1914_Soir_bleu_Deux pigeons
C’est en retournant de gauche à droite la gravure que l’on comprend mieux comment Hopper a simplifié son triptyque en diptyque, et édulcoré son  sujet.


La valse des lampions

Mais ce sujet justement, peut-on se risquer  à le décrypter  ? Certains ont vu dans Soir bleu l’éloge funèbre de la Belle Epoque, le crépuscule d’une société sur le point  de plonger dans la nuit  des  années de guerre, le dernier moment de quiétude sur la passerelle, avant le naufrage.

C’est oublier le caractère profondément autarcique de la peinture de Hopper : si ses tableaux font parfois allusion à l’actualité, c’est de manière oblique, collatérale. Ici le sujet principal ne peut être que le clown blanc, autrement dit un autoportrait symbolique.

Remarquons que, comme souvent chez Hopper, le personnage en qui il se projette se trouve placé en position instable, soumis à des attractions contraires (voir Avant la division). Ici le clown blanc est attablé avec le couple d’aventuriers, le Peintre et le Militaire, mais il se trouve spatialement à mi-distance du couple de la table voisine. Comme s’il aspirait à quitter les bohèmes pour passer définitivement  dans le panneau de droite : celui de l’embourgeoisement.

1914_Soir_bleu_Lampions

Les trois lampions traduisent bien cette valse-hésitation : en se balançant à la frontière entre le panneau central et le panneau de droite, ils semblent  vouloir  détacher  le clown-peintre du  trio à la carafe  vide, et le faire passer  à  la table de ceux qui boivent… et qui achètent.

De même que, dans le panneau de gauche, les deux lampions constituent une sorte de force de rappel qui ramène la prostituée vers son lieu naturel, la table de son souteneur.

Une autre manière d’aborder une oeuvre aussi ambitieuse que Soir Bleu  est de rechercher les modèles que Hopper  a pu voir lors de ses séjours à Paris.

Valentin Diseuse de Bonne Aventure

La diseuse de bonne aventure
Valentin de Boulogne, vers 1628, Musée du Louvre, Paris

Voici une gitane qui fait irruption dans un bouge, pour dire la bonne aventure à un  Pigeon attablé avec un jeune compagnon. A  gauche du tableau, un voleur met la main dans sa poche dorsale  pour subtiliser la poule qu’elle y cache : nous reconnaissons le Manipulateur. Et  à droite, dans  le rôle des Témoins, un couple de  musiciens (sur ce thème, voir La bonne aventure).

Dans Soir Bleu, les lampions n’éclairent pas encore, les personnages et les objets n’ont pas d’ombres :  ambiance lumineuse singulière que justifie l’Heure Bleue, entre chien et loup.

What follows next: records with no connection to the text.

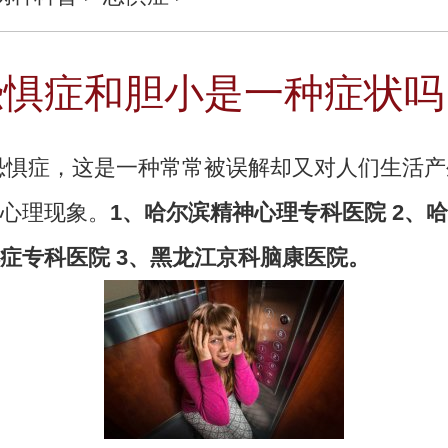
恐惧症和胆小是一种症状吗
症，这是一种常常被误解却又对人们生活产
心理现象。
1、哈尔滨精神心理专科医院 2、
症专科医院 3、黑龙江京科脑康医院。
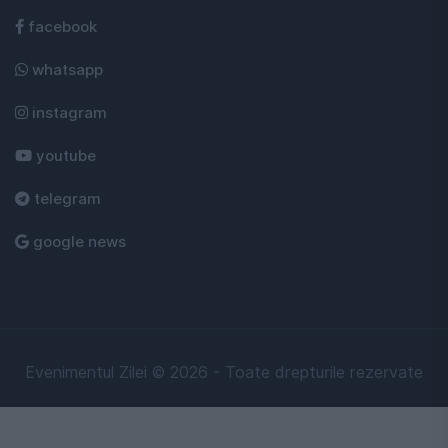
facebook
whatsapp
instagram
youtube
telegram
google news
Evenimentul Zilei © 2026 - Toate drepturile rezervate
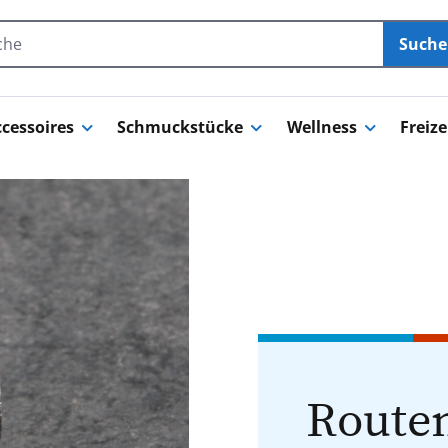
Such
cessoires
Schmuckstücke
Wellness
Freize
Routen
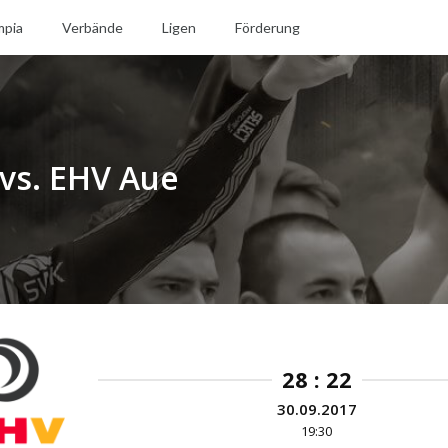
mpia
Verbände
Ligen
Förderung
vs. EHV Aue
28 : 22
30.09.2017
19:30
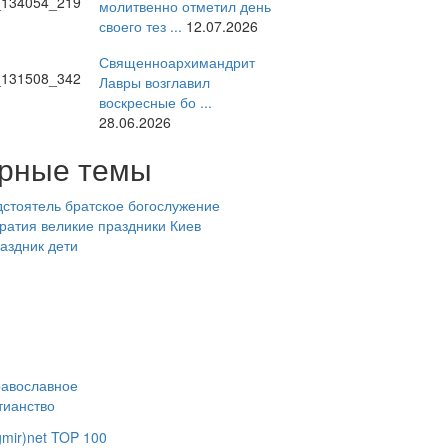
молитвенно отметил день
своего тез ...
12.07.2026
Священноархимандрит
Лавры возглавил
воскресные бо ...
28.06.2026
рные темы
стоятель
братское богослужение
ратия
великие праздники
Киев
аздник
дети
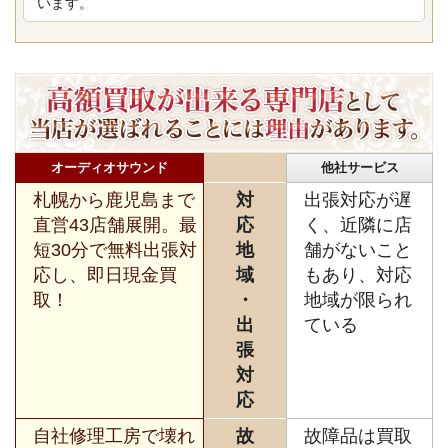
います。
オーディオサウンド
他社サービス
札幌から鹿児島まで
対
出張対応が遅
直営43店舗展開。最
応
く、近隣に店
短30分で無料出張対
地
舗がないこと
応し、即日現金買
域
もあり、対応
取！
・
地域が限られ
出
ている
張
対
応
自社修理工房で壊れ
故
故障品は買取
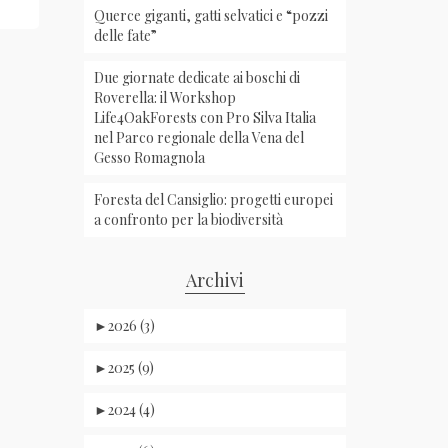
Querce giganti, gatti selvatici e “pozzi
delle fate”
Due giornate dedicate ai boschi di
Roverella: il Workshop
Life4OakForests con Pro Silva Italia
nel Parco regionale della Vena del
Gesso Romagnola
Foresta del Cansiglio: progetti europei
a confronto per la biodiversità
Archivi
►
2026 (3)
►
2025 (9)
►
2024 (4)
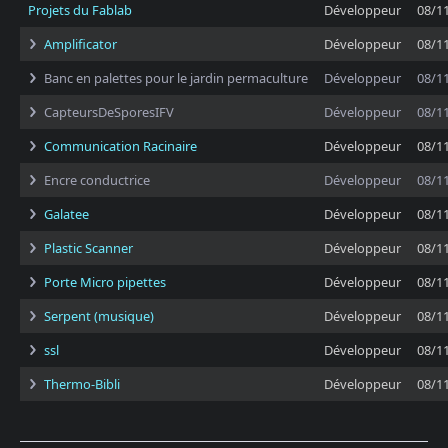
Projets du Fablab
Développeur
08/1
Amplificator
Développeur
08/1
Banc en palettes pour le jardin permaculture
Développeur
08/1
CapteursDeSporesIFV
Développeur
08/1
Communication Racinaire
Développeur
08/1
Encre conductrice
Développeur
08/1
Galatee
Développeur
08/1
Plastic Scanner
Développeur
08/1
Porte Micro pipettes
Développeur
08/1
Serpent (musique)
Développeur
08/1
ssl
Développeur
08/1
Thermo-Bibli
Développeur
08/1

On peut y reconnaître néanmoins une composition caravagesque, transposée en extérieur, dont les contrastes de lumière ont été retirés et dont les personnages ont eu  les mains coupées.

Supprimons les panneaux latéraux du triptyque et concentrons-nous sur la scène centrale.

Hopper 1914_Soir_bleu_Centre

Une femme debout, deux hommes côte à côte attablés en face d’un  personnage singulier, blafard comme une apparition. Cela ne vous rappelle rien ?


Leon-Augustin-Lhermitte-Le Repas d'Emmaus_ inverseLe repas à Emmaüs (inversé de gauche à droite)
Léon Augustin Lhermitte, 1892, Museum of Fine Arts, Boston

Henry-Ossawa-Tanner-Les pelerins d'Emmaus_inversé

Les Pélerins d’Emmaüs (inversé de gauche à droite)
Henry Ossawa Tanner, 1905, Musée d’Orsay, Paris

Hopper a  pu voir ces deux tableaux : le premier en reproduction, le second au Musée du Luxembourg.  Il était en tout cas dans l’air du temps  de moderniser le vieux thème, où le Christ ressuscité se fait reconnaître de ses disciples en rompant le pain avec eux.

L’idée n’était pas absurde de transposer les Pélerins d’Emmaüs sous les espèces de ces deux errants que sont le Peintre  en pèlerine et le Dragon en tenue de campagne.

1914 Dragon

Tandis que le clown blanc constituait un cryptique  auto-portrait christique,   avec sa couronne d’épine métamorphosée  en collerette et ses trois plaies sanguinolentes en forme de croix sur sa face blanche.

1914_Soir_bleu_Clown

Le malentendu de Soir Bleu, l’insatisfaction que sa contemplation nous laisse, viennent du fait que tout nous pousse à l’interpréter comme une scène de genre… alors que c’est – peut être – le seul tableau religieux de Hopper.